My mom endured a tough home environment. Her relationship with her older brother was strained. Their home wasn’t always safe. Yet despite her trauma and challenges, she emerged as one of the most loving, consistent, and compassionate people I know. Her love for Jesus, I believe, is what carried her—what formed her into the mother I still cherish today.
Sometimes when I’m low, I feel her arm around my shoulders or her gentle hand scratching my back like she did when I was a child. Her tenderness did not emerge from ease but from a place of grace, grit, and deep love. She didn’t become kind because she had been treated gently; she became kind because she chose to allow Jesus to shape her heart over time (John 15:4-5, English Standard Version).
On one side of my family, there is grit and anxiety—tense nerves and generational worry.

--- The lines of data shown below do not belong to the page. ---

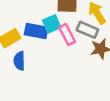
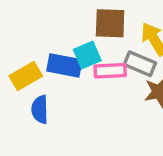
pink rectangle: (67, 35) -> (110, 71), turned -66

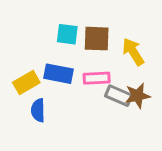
cyan square: (87, 55) -> (67, 34), moved, turned 30
gray rectangle: (140, 64) -> (119, 96), moved

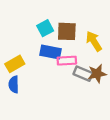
cyan square: (67, 34) -> (45, 28), turned -35
blue rectangle: (59, 74) -> (51, 52), moved
blue semicircle: (38, 110) -> (14, 84), moved

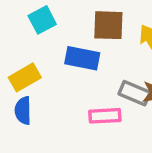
cyan square: (45, 28) -> (42, 20), moved
pink rectangle: (67, 61) -> (105, 116), moved

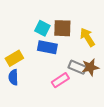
cyan square: (42, 20) -> (42, 28), moved, turned -35
pink rectangle: (105, 116) -> (60, 80), turned -30

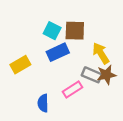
yellow arrow: (87, 37) -> (101, 53), moved
blue rectangle: (47, 47) -> (58, 52), turned -36
blue semicircle: (13, 77) -> (43, 103), moved

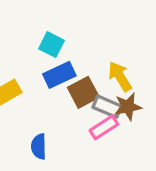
brown square: (75, 31) -> (83, 92), moved, turned -30
pink rectangle: (72, 90) -> (104, 127), moved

On the other, there is grit, dysfunction, and unbelievable resilience. And in the middle of it all, here I sit.
I’ve talked before about the importance of knowing our histories (Thompson, 2015). This is mine—love for Jesus, close family bonds, gentleness, kindness, self sacrifice, hard work, grit, resilience, and an inheritance of survival, of heartache, of and of contradiction. And it still affects me today. Even after therapy. Even after growth. I still carry parts of both sides of my family—anxious tendencies, yes, but also determination. The human soul is complex and multi-layered. It carries stories in its bones.
But knowing our story is only the beginning. We must also choose to do the work. Therapy is one tool. So is community. So is prayer and confession and walking closely with Jesus. The point is not to pretend we’re healed. The point is to be in process—to become more like Christ through it (Willard, 2002) and when we show our brokenness, to accept and offer grace.

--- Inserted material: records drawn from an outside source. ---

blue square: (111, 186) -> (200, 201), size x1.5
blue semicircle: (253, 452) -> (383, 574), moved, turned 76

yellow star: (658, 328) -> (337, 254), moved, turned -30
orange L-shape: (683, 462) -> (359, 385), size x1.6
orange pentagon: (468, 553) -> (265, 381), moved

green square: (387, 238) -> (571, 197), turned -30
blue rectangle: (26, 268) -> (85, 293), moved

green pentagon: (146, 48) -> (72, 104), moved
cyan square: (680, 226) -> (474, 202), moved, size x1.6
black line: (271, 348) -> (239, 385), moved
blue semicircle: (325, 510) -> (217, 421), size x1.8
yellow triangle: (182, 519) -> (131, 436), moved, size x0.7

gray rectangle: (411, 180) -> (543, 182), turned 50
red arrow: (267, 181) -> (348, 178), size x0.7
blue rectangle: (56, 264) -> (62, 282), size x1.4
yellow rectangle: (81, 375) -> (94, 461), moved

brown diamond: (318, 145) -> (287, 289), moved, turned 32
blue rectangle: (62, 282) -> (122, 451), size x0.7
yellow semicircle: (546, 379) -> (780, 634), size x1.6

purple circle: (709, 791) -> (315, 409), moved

I believe Christian community is one of the most essential tools we have for healing. Not just therapy. Not just journaling or inner work. Community. It is in community that we find the kind of mirroring and sharpening that changes us. It is in community that we learn to belong, to confess, to be shaped.
What I’m asking you to do today is this: don’t just talk about community. Build it. And don’t just build it—be the kind of person that others feel safe with. Show up for each other. Bear one another’s burdens (Galatians 6:2, ESV). Be kind without expecting anything in return.
This is especially true for therapists. We give this gift in the therapy room—but we must live it out in our actual lives. And we must model it in our professional communities. In places like Remnant Counselor Collective, this is not just an ideal. It must become our practice.
Support each other. Check in. Show up. Love well. Build something so beautiful, so selfless, so saturated with grace, that others want to be near it—and near Him.
If you’re a Christian therapist looking for authentic, Spirit-led community, come join us at the Remnant Counselor Collective. We’re building something different—a place where professional excellence meets spiritual formation, where mutual support replaces competition, and where Jesus is at the center of our calling. Whether you're in private practice, agency work, teaching, or training, there is a place for you here. Come be part of a community that heals, equips, and sends. Sign up today at: https://www.remnantcounselorcollective.com/
My story is not unique. It is specific, yes—but it echoes the stories of so many. We are all shaped by our pasts. But we are not bound by them. Resilience is not the absence of pain—it is the result of hope practiced over time. May we continue to practice that hope in community.
May we remember that our legacy is not only what we come from, but what we choose to create.
Thompson, C. (2015). The soul of shame: Retelling the stories we believe about ourselves. InterVarsity Press.
Willard, D. (2002). Renovation of the heart: Putting on the character of Christ. NavPress.
The Holy Bible, English Standard Version. (2016). Crossway Bibles.